The wind howled like a pack of banshees on holiday, and snowflakes the size of saucers whirled through the air, slapping the face of anyone foolish enough to be outside. Which is precisely why it was so odd that a young man—rather large, rather lost, and rather underdressed—was trudging through the storm as if he'd taken a wrong turn on his way to a tavern.

He was, by all accounts, quite the sight. Roughly twenty years of age, built like someone who wrestled bears for breakfast, with black hair tousled by the wind and eyes a shade of green that made emeralds feel inferior. He was 1.8 metres tall (a detail only important because it made the axe slung over his back seem particularly unreasonable—it was half his size, if not more).

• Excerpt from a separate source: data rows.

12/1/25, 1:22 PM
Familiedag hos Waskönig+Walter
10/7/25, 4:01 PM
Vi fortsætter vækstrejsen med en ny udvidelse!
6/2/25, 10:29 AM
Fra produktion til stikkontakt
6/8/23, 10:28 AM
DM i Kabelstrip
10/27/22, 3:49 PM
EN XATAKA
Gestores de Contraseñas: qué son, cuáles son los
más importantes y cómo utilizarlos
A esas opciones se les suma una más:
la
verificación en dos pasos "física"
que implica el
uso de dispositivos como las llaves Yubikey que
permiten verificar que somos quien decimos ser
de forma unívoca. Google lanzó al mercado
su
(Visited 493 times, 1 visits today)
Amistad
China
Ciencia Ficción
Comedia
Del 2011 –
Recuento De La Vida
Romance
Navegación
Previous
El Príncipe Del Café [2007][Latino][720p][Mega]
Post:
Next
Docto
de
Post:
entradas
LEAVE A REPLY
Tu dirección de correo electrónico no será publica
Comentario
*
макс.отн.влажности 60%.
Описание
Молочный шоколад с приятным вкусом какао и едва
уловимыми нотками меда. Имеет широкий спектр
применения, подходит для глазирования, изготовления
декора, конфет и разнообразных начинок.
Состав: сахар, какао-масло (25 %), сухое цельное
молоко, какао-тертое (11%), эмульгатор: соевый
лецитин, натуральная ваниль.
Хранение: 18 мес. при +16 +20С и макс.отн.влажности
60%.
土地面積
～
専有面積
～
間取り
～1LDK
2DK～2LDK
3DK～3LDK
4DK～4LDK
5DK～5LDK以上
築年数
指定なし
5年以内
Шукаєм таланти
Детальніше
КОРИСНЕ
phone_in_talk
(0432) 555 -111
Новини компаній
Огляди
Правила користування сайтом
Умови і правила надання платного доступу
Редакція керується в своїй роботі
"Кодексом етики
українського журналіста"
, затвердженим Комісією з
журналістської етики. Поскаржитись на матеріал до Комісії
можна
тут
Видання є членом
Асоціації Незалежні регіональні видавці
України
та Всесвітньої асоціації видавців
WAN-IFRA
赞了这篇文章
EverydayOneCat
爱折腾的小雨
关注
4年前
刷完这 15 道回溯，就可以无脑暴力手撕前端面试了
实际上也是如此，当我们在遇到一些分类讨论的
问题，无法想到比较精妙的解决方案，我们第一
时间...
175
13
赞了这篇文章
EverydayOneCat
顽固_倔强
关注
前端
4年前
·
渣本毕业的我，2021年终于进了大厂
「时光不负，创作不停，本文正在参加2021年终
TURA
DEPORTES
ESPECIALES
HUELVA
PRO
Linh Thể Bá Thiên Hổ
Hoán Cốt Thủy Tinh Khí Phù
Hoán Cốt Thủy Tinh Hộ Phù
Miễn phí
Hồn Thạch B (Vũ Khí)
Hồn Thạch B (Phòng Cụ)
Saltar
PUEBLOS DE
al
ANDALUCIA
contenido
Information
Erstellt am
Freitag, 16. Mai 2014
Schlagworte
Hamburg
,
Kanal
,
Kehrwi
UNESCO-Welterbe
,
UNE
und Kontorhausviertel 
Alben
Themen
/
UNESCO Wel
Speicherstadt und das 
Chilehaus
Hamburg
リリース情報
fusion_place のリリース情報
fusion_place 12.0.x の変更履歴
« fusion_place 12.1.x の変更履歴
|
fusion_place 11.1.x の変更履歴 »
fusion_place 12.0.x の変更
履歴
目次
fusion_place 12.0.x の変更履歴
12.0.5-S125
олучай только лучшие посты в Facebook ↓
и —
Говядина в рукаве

He had no idea who he was.

No name, no birthday, no clue why he owned such a violent-looking tool or why his instincts whispered sweet nothings about how to swing it properly. All he knew was that it was his. That, and he was very, very cold.

He staggered through the endless white for what felt like hours—might have been minutes, might have been years, really, time was a fuzzy concept when one's nose was threatening to freeze off—and then, quite reasonably, he collapsed face-first into a snowdrift with the kind of drama only amnesia and hypothermia can bring.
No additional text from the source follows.